Now among these super-churches, there are arising super-sponsoring churches. In the institutional field there are being created super-institutions. The board of directors at Boles Home in Quinlan, Texas now oversees two institutions. The charter of the Schults-Lewis Home at Valparaiso, Indiana authorizes it to establish other institutions under the same board. There is plenty of leeway in this charter for expansion of the great digression. In Birmingham a few years back, Guy N. Woods said that if one board of directors should oversee two homes, it would then be parallel to the United Christian Missionary Society. But have you heard a peep out of him or any other institution defender since the Boles board took over its second institution?

In the July, 1965 issue of the KOREAN' REPORTER, we are introduced to a super-sponsoring church arrangement.

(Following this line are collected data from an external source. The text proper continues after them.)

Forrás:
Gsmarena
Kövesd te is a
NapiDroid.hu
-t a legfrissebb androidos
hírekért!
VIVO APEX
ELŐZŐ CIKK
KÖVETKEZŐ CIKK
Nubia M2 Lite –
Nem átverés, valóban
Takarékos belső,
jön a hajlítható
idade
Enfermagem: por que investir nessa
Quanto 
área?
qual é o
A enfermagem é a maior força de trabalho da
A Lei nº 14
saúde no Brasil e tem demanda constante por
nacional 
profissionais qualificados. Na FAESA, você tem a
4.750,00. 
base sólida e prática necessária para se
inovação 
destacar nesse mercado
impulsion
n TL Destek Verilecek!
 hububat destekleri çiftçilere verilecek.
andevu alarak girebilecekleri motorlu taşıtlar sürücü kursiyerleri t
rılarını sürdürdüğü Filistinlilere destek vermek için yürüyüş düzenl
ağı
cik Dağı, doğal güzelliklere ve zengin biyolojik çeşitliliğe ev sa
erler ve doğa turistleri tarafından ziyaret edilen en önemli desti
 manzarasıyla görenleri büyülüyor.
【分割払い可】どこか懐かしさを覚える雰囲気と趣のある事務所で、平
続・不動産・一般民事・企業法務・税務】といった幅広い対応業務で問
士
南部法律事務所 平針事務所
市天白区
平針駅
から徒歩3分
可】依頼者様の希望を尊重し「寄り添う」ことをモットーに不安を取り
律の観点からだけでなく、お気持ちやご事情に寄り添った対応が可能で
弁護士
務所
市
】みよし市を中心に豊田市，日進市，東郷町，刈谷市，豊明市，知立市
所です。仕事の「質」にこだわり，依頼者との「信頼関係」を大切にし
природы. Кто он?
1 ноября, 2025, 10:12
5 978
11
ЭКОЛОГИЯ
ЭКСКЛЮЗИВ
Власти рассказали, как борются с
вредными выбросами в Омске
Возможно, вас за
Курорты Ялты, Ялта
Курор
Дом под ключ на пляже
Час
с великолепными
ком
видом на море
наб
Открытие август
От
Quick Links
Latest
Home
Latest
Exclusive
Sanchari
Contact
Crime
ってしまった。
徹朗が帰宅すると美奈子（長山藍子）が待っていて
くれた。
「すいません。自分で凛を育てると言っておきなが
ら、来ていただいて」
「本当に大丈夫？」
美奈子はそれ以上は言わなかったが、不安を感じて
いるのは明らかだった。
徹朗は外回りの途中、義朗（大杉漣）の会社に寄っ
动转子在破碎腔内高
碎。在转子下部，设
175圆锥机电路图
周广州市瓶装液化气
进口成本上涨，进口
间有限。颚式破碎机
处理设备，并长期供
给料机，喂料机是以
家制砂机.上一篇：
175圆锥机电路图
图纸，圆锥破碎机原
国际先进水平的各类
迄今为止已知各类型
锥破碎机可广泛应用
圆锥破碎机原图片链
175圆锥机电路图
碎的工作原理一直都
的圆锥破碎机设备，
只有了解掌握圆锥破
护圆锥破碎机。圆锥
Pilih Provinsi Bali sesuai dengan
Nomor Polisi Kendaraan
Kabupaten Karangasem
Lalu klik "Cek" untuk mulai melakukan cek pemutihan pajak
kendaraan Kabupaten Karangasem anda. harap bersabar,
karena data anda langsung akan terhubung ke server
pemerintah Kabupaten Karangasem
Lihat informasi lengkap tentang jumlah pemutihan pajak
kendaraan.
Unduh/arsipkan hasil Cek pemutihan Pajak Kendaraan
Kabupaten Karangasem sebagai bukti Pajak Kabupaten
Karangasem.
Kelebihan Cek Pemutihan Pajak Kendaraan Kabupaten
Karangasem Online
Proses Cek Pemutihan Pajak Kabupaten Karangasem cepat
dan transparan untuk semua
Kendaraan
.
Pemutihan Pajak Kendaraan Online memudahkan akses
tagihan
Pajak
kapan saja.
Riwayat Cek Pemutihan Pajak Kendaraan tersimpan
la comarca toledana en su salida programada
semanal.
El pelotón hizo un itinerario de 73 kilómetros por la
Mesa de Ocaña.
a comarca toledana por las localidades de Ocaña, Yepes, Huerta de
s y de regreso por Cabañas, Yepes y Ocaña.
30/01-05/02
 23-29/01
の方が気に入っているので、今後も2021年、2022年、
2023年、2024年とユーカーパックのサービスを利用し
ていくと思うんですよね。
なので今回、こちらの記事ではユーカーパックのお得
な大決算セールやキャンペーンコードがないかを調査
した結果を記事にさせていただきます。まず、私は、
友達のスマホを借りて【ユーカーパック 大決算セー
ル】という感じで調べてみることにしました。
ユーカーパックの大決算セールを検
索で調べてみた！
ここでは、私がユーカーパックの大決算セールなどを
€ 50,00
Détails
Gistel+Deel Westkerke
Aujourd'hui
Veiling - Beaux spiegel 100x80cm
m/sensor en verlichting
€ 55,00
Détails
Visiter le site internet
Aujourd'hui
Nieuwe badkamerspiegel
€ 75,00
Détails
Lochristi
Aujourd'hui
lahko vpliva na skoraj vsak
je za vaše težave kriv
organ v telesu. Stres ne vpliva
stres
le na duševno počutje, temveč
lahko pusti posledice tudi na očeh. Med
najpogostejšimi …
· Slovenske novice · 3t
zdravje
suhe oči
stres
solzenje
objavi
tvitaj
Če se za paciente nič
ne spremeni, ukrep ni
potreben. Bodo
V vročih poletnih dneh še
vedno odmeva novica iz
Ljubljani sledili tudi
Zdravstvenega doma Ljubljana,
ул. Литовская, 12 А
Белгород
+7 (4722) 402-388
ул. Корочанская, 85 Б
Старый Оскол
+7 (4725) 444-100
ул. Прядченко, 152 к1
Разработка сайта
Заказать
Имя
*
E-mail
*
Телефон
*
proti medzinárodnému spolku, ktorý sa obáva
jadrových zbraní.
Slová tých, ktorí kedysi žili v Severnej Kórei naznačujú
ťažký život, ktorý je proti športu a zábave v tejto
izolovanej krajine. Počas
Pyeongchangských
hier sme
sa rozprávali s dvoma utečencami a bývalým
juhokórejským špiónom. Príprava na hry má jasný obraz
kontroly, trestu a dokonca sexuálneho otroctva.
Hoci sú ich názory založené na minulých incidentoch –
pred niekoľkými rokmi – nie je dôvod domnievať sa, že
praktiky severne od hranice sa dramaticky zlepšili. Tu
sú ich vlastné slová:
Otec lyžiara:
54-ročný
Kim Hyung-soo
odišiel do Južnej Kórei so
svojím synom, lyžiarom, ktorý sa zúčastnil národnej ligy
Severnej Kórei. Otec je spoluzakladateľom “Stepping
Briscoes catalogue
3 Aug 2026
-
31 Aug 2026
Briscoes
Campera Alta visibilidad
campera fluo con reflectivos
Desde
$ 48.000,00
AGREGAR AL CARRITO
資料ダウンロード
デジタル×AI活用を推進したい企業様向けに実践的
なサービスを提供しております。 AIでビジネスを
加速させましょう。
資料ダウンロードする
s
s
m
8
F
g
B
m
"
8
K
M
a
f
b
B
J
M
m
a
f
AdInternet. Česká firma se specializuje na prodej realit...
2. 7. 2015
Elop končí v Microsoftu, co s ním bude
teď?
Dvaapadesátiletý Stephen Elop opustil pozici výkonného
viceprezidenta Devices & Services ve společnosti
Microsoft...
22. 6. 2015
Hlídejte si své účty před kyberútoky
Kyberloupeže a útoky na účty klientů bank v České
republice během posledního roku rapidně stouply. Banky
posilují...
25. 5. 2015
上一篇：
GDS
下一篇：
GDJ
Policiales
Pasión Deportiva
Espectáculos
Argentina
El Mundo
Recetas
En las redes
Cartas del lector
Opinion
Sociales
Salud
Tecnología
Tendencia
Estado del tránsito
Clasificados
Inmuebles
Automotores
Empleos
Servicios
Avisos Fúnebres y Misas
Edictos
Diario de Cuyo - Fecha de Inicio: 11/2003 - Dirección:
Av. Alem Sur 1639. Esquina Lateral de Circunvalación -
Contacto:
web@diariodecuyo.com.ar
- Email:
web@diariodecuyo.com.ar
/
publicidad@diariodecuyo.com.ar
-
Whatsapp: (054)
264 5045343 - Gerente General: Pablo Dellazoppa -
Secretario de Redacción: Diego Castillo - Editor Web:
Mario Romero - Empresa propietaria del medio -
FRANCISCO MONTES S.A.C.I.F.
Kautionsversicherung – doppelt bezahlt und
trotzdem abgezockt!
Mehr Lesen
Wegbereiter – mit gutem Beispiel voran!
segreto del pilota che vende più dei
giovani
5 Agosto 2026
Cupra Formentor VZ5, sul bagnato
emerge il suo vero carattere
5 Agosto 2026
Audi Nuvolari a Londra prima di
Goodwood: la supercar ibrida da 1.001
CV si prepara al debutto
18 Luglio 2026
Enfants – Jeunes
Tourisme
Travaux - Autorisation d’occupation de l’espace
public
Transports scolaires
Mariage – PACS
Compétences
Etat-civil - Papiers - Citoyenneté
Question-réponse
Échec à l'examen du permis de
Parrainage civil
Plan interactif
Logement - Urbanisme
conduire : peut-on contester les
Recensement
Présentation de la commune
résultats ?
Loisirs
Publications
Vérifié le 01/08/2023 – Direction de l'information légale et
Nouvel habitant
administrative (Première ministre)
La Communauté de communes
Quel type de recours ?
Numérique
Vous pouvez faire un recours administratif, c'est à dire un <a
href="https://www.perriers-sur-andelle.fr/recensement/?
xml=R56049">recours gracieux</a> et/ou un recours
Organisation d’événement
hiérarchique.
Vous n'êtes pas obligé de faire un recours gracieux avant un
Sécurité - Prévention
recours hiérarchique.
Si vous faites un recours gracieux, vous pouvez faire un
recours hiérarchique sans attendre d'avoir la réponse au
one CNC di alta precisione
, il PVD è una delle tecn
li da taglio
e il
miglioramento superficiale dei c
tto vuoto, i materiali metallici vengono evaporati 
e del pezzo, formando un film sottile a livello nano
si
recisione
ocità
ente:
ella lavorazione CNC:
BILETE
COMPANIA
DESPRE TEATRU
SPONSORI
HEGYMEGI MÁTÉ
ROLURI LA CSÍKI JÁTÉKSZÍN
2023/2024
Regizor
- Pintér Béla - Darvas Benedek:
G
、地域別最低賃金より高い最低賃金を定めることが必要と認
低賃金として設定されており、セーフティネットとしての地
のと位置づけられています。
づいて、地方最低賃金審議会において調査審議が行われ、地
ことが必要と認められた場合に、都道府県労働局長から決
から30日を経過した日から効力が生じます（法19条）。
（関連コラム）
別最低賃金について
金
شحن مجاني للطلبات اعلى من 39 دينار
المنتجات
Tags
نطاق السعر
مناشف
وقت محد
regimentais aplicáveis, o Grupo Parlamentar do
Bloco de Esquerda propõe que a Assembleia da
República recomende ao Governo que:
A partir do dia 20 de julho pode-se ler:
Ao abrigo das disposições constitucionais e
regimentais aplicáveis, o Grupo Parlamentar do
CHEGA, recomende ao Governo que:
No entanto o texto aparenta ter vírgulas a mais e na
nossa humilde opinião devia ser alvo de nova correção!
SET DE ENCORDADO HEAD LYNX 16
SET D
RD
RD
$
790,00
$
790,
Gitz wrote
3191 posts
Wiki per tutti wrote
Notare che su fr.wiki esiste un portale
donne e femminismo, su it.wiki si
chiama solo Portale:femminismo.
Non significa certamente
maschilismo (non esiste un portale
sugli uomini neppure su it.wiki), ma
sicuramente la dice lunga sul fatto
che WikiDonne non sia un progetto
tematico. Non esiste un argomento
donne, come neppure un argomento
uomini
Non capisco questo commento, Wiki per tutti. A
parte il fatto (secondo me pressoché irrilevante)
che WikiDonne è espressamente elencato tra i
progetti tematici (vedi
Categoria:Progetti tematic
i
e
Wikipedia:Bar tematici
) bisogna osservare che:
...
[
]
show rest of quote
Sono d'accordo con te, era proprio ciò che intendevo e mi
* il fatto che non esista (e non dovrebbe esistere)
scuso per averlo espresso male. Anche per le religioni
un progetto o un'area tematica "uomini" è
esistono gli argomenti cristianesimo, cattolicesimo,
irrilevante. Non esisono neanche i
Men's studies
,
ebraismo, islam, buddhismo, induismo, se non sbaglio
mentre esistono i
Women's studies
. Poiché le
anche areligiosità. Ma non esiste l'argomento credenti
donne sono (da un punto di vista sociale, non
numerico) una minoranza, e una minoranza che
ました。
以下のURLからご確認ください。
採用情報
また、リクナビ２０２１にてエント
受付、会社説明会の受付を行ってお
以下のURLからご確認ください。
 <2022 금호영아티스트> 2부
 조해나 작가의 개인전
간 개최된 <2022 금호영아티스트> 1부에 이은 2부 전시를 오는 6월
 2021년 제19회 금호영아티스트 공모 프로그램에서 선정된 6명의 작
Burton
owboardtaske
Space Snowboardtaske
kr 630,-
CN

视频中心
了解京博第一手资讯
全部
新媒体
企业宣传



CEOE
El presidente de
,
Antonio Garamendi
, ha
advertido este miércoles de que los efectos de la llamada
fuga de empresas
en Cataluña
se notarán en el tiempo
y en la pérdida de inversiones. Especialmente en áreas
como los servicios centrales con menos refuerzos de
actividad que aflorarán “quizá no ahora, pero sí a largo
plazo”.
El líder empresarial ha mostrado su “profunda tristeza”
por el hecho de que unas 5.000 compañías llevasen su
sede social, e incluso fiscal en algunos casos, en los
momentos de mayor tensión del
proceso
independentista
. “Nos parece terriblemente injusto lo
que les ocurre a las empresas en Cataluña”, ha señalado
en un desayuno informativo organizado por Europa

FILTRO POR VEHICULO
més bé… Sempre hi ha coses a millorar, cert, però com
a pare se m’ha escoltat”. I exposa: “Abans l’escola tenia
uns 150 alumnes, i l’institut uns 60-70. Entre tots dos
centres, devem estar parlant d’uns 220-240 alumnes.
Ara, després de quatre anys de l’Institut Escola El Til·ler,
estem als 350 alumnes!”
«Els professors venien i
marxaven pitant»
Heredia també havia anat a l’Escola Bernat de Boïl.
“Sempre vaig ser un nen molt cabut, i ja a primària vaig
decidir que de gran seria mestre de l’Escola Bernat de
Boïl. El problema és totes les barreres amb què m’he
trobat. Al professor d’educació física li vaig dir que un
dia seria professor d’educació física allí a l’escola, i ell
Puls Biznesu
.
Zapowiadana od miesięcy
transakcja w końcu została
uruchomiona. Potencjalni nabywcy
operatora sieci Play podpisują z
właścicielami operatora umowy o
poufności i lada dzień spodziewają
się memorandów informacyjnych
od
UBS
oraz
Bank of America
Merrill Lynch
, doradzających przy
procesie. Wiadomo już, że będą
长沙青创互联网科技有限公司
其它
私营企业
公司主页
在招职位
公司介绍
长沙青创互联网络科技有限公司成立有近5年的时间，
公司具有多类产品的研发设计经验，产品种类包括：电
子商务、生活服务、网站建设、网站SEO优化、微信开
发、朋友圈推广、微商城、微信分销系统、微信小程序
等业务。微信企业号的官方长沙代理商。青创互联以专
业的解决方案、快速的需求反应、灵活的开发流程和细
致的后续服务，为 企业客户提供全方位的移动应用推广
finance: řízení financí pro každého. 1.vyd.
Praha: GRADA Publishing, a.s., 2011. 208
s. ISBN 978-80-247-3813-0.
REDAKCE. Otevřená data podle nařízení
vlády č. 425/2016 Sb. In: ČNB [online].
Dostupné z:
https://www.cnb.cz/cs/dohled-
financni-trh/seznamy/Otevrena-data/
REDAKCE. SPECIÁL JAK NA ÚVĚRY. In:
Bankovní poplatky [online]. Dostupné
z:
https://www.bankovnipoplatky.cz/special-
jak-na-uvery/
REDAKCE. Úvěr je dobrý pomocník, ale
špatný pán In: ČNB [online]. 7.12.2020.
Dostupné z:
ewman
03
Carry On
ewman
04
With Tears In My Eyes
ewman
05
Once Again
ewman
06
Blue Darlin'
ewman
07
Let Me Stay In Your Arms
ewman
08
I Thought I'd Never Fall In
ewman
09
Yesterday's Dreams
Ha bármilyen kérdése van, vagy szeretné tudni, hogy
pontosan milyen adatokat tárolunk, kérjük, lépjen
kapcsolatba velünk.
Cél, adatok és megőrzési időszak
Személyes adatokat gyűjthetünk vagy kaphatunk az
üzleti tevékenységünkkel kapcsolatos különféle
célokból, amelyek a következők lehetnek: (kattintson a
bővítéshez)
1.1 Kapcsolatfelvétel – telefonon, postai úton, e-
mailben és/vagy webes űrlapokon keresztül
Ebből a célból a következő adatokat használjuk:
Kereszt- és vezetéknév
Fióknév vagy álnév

Instead of several hundred churches functioning through a sponsoring church, which many of the brethren have chewed on and attempted to swallow until it finally has gone on down, now seven sponsoring churches are going to function through one super-sponsoring church.

In addition to $259,000 that Jimmy Lovell is trying to raise through his paper called ACTION for the Korean work, seven sponsoring churches are making an appeal through the Otter Creek church in Nashville for $198,980 more. The bulletin plainly declares: "Seven sponsoring churches makes (sic) an appeal through Otter Creek for seven missionary families for a 3 year budget."

So another unscriptural entity has emerged. We now not only have evolved super-churches called sponsoring churches, we now have a super-sponsoring church. The next step is for some church to become the sponsor of sponsors of sponsoring churches. This process can continue, on the same unscriptural principles, until all the churches of Christ are going to function through one church, just as the Church of Rome now does.

And some of our gullible brethren will chuckle over the fact that while it took the Catholic several hundred years to make such a transition, we are so "progressive" that we could make it in a quarter of a century' It would not surprise me if I should live to see all of the churches of Christ functioning through one eldership. Even now influential brethren like Guy N. Woods and Thomas B. Warren assert there would be nothing wrong with it, except it might be inexpedient.

The seeds of a full-grown ecclesiasticisn1 have been sown among us and shall certainly bear fruit unless such seeds are plucked up.